Amid political turmoil in Malaysia, a possible collapse in the Trans-Pacific Partnership and a Trump presidency in 2017, Nicholas Bloy, founder and managing partner of South-East Asia focused Navis Capital Partners says the firm will continue to seek opportunities in the domestic market.
Q. Where do you see opportunities for growth in Asia next year?

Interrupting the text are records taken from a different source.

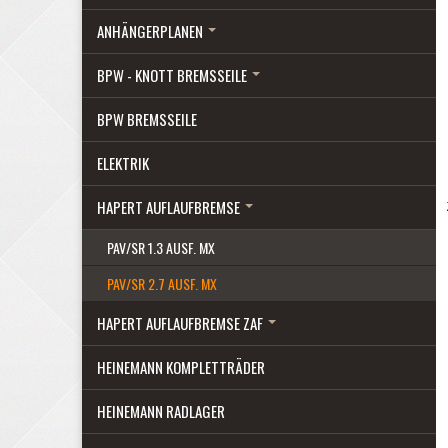
ANHÄNGERPLANEN
BPW - KNOTT BREMSSEILE
BPW BREMSSEILE
ELEKTRIK
HAPERT AUFLAUFBREMSE
PAV/SR 1.3 AUSF. MX
PAV/SR 2.7 AUSF. MX
HAPERT AUFLAUFBREMSE ZAF
HEINEMANN KOMPLETTRÄDER
HEINEMANN RADLAGER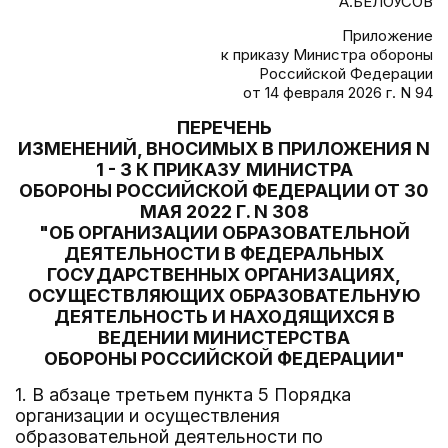
А.БЕЛОУСОВ
Приложение
к приказу Министра обороны
Российской Федерации
от 14 февраля 2026 г. N 94
ПЕРЕЧЕНЬ
ИЗМЕНЕНИЙ, ВНОСИМЫХ В ПРИЛОЖЕНИЯ N
1 - 3 К ПРИКАЗУ МИНИСТРА
ОБОРОНЫ РОССИЙСКОЙ ФЕДЕРАЦИИ ОТ 30
МАЯ 2022 Г. N 308
"ОБ ОРГАНИЗАЦИИ ОБРАЗОВАТЕЛЬНОЙ
ДЕЯТЕЛЬНОСТИ В ФЕДЕРАЛЬНЫХ
ГОСУДАРСТВЕННЫХ ОРГАНИЗАЦИЯХ,
ОСУЩЕСТВЛЯЮЩИХ ОБРАЗОВАТЕЛЬНУЮ
ДЕЯТЕЛЬНОСТЬ И НАХОДЯЩИХСЯ В
ВЕДЕНИИ МИНИСТЕРСТВА
ОБОРОНЫ РОССИЙСКОЙ ФЕДЕРАЦИИ"
1. В абзаце третьем пункта 5 Порядка
организации и осуществления
образовательной деятельности по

A. We see a number of growth opportunities in Asia, though varying by geography. The rising middle class in Asia continues to drive consumption and the demand for services. Next year however will likely be a period of foreign exchange and market volatility. Hence, we see no need to rush investments right now. We are cautious about what a protectionist White House means for Asia, and China specifically. The second order effect of a US-China trade war is likely to be marginally positive for South-East Asia which houses a number of industries that would benefit from reduced Chinese presence in the US export markets. Also, intra-Asian trade flows will likely intensify as the US vacuum in the Trans-Pacific Partnership will probably be filled by China. But these second order dynamics will take a few years to play out, and 2017 is more likely a turbulent year of transition.
Q. What’s your outlook for the firm in 2017?
A. A number of exits are in progress and about to start with a pipeline of over $1 billion to be completed in 2017. Given the market position of the businesses to be sold, they are attracting significant interest from strategic buyers. Selling to strategic buyers is demanding and requires the business to be well prepared.
In 2017 we will carefully complete the final portfolio construction of Navis VII, $1.5 billion vehicle investing across South-East Asia, where we have various opportunities in the pipeline. We need to think carefully about the implications of a Trump White House and an unravelling Europe, so the final triage of opportunities is probably going to be more around domestically-oriented opportunities. We will also be driving value creation initiatives at the Navis VI, a 2009-vintage $1.2 billion vehicle, and Navis VII portfolio level, including expanding markets and completing follow-on acquisitions.
Q. Navis struck back-to-back deals and made successful exits from its investments in WorldMark and Golden Foods Siam this year, how would you describe the firm’s activities in 2016?
A. Our investment rate was extremely healthy for 2016, as we invested around $500 million in five high-quality companies and management teams, as well as making several follow-on investments, including Indonesian medical equipment company Tawada Healthcare and furniture and lifestyle brand Christian Liagre. The investments have performed well out of the gates. We continue to focus on growth initiatives across the portfolio and do not rely on bank debt to drive our investment returns. Exits, while taking longer than anticipated, were twice the volume of 2015 in dollar terms at over $800 million, and we realised above our average IRR and money multiple returns. The exits were predominantly to strategic buyers. We have now distributed to our investors more cash than we have drawn for two consecutive years.